Exercise requirements - Which of the lines below hold "Engines"? Please return each one.
Top of Material shown
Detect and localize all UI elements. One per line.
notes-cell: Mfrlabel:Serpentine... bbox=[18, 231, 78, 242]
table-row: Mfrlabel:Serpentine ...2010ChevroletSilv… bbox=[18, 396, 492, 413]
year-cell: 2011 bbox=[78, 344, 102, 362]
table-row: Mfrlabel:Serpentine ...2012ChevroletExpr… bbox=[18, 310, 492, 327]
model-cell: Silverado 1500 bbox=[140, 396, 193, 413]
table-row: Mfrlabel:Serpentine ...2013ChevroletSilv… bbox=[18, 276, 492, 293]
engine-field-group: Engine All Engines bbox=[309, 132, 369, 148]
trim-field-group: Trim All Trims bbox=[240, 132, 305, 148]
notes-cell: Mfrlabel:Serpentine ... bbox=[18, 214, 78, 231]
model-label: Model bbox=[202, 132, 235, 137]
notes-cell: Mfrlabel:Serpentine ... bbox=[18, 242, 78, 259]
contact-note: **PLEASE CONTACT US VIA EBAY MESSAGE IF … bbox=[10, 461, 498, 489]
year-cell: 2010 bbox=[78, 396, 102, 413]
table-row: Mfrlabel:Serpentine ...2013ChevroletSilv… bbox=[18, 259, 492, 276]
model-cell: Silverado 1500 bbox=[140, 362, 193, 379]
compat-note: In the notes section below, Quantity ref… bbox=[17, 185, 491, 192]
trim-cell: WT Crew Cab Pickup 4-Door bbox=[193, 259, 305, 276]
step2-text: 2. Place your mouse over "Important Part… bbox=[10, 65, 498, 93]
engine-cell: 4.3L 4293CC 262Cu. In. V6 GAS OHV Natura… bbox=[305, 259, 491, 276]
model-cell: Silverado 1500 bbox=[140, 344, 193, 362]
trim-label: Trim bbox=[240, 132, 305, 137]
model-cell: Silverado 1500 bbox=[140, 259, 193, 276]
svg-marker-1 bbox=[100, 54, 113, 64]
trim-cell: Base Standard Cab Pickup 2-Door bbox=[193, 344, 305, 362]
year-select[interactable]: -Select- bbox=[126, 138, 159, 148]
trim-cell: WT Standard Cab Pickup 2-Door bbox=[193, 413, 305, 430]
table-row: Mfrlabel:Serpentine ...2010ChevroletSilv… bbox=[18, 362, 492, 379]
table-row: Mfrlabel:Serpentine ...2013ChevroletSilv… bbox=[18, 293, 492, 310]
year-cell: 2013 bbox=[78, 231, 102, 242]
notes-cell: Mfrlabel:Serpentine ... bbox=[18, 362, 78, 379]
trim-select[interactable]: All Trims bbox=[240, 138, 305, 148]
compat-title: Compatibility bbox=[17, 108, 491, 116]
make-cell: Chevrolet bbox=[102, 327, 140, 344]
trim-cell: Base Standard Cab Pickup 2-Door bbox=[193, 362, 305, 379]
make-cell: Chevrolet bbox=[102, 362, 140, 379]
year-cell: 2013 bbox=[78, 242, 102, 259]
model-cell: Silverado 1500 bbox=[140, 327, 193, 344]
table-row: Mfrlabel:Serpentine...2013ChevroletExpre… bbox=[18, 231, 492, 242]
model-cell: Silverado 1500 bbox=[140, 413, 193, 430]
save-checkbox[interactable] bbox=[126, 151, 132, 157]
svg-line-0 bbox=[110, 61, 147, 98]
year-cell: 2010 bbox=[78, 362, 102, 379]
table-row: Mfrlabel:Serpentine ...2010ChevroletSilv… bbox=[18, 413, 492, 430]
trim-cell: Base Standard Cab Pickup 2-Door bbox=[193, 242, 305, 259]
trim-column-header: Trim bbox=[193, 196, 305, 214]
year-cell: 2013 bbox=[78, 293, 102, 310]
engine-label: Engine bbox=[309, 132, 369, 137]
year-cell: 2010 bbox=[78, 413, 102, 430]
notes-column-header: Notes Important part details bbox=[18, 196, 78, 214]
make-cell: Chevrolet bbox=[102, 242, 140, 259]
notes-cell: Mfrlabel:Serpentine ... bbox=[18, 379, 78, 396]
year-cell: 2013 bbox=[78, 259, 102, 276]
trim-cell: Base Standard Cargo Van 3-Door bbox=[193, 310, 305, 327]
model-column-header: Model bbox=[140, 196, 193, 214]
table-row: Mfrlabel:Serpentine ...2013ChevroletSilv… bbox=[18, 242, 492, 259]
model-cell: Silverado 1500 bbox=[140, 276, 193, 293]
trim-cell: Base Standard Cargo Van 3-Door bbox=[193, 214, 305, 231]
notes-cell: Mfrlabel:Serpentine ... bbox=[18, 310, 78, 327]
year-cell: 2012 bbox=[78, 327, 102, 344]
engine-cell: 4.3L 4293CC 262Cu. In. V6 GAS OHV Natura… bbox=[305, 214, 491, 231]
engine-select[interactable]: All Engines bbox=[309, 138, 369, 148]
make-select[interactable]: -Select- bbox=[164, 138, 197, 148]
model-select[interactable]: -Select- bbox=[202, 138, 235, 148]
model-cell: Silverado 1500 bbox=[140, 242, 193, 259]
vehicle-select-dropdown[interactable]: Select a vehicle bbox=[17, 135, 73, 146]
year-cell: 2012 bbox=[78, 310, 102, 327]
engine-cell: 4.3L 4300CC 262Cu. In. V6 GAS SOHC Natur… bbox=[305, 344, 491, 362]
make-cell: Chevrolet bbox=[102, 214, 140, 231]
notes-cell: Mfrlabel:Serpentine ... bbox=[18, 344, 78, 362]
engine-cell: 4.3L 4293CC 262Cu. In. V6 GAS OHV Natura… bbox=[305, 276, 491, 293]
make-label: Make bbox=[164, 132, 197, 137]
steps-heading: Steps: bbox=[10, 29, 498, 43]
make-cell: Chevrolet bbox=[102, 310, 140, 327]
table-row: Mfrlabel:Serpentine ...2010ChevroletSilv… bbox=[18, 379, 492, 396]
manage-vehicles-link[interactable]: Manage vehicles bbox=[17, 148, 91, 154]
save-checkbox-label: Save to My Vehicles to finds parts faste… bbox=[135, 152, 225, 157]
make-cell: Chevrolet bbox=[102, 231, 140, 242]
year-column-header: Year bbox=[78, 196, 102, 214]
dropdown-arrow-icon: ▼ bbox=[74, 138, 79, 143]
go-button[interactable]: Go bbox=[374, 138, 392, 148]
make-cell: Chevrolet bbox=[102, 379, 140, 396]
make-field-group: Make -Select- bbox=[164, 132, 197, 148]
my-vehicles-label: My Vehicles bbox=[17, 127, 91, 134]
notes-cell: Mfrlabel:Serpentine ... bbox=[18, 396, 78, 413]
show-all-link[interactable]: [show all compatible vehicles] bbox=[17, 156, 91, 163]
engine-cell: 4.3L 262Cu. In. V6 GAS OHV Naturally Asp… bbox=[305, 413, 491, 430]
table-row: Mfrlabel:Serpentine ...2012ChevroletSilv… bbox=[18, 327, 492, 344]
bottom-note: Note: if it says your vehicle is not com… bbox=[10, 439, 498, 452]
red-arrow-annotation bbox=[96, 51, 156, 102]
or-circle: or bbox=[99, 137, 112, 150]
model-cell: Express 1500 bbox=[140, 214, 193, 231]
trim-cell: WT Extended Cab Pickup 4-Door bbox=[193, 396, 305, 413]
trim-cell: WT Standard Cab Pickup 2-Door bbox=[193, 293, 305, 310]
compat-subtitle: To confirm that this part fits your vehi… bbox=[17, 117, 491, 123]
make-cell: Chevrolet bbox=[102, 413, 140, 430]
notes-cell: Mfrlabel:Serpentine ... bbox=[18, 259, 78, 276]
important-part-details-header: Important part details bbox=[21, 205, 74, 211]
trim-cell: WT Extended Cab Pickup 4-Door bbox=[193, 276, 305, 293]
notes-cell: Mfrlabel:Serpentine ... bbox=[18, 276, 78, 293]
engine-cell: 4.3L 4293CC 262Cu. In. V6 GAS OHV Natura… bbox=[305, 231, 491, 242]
Bottom of Material shown
Task result -
engine-field-group: Engine All Engines bbox=[309, 132, 369, 148]
engine-select[interactable]: All Engines bbox=[309, 138, 369, 148]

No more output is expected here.